Não surpreende o destaque que recebe a gestão dos estoques, pois representa um dos principais ativos do balanço patrimonial, bem como influencia muito na apuração dos resultados na Demonstração dos Resultados do Exercício (DRE). Os principais pontos de atenção residem na acurácia logística dos saldos (inventários rotativos), seguida da segurança patrimonial e controle dos processos de armazenagem física e validade. Em termos de estoques consignados, a posse e propriedade dos materiais é outro aspecto cuja determinação é relevante para determinar quais ativos devem constar nos balanços.

Por fim, como assegurar o faturamento acurado?

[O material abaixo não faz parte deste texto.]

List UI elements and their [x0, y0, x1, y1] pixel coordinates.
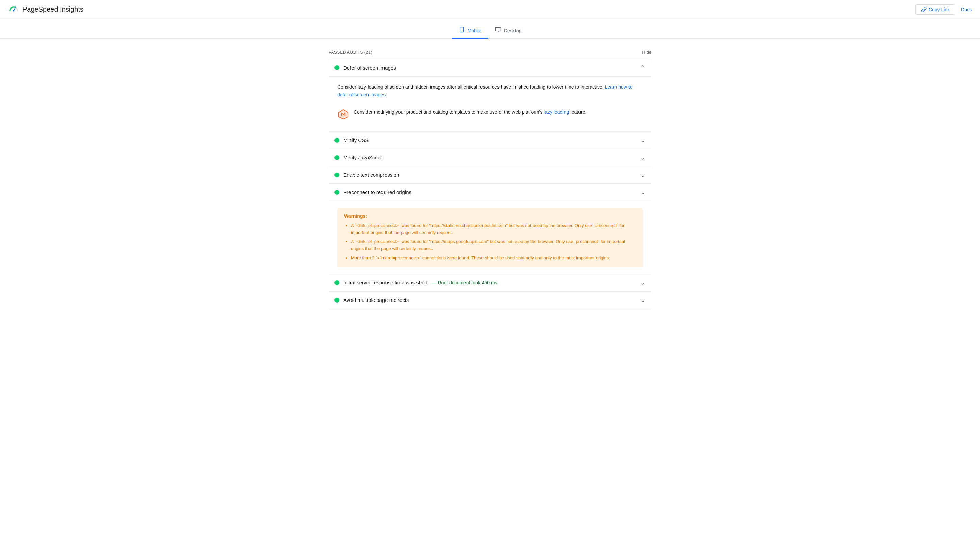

Da mesma forma, é necessário conhecer com acurácia quando o produto passa a pertencer aos clientes, para que possam ser subtraídos do ativo estoque na ocasião efetiva.

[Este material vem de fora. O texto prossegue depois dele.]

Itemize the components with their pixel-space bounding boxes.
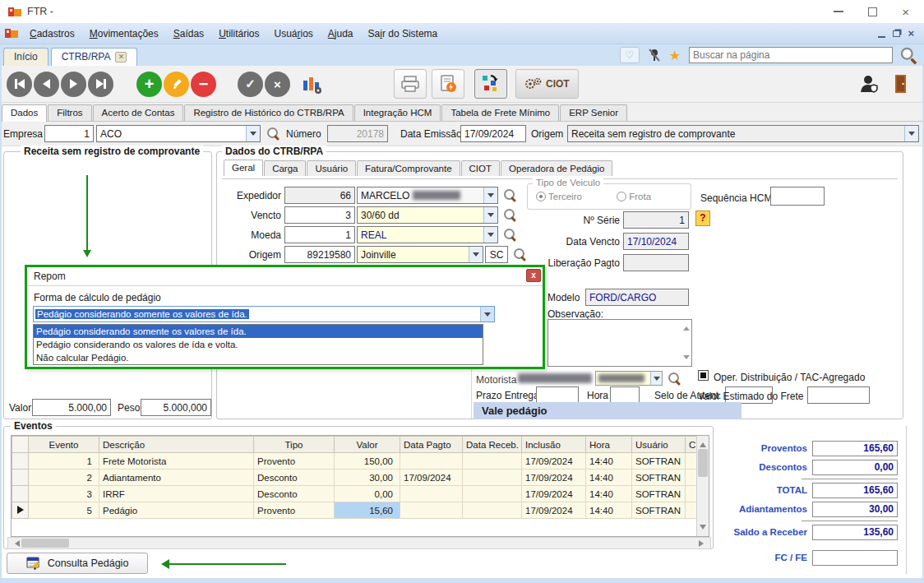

Por onde começar a implementar a SOA na SCM?
Cada caso exige um diagnóstico e uma solução específica (consulte-nos clicando aqui), no entanto podemos sugerir alguns passos usuais neste sentido. Inicialmente convém formalizar um projeto de Governaça Logística, formando uma equipe de profissionais multifuncionais para realizar tal empreitada. Destacamos que para colaborar efetivamente com esta atividade é fundamental que os gestores da cadeia de abastecimento estejam familiarizados com os princípios contábeis geralmente aceitos. Da mesma forma, contadores e auditores que não tenham noções das boas práticas logísticas terão dificuldades para agregar contribuições aos desafios da operação.

Esta equipe poderá, então, avaliar o ambiente de controle, procurando identificar os processos relevantes, deficiências e anomalias. A seguir, deverá documentar os processos relevantes, atividade que certamente irá representar um grande esforço dos envolvidos. Depois de formalizados os processos, podemos aplicar as técnicas de redesenho de processo e gerenciamento de riscos, procurando identificar o que pode aprimorar ou mesmo comprometer os processos e os controles internos, para então desenvolver melhorias e respostas preventivas e contingenciais.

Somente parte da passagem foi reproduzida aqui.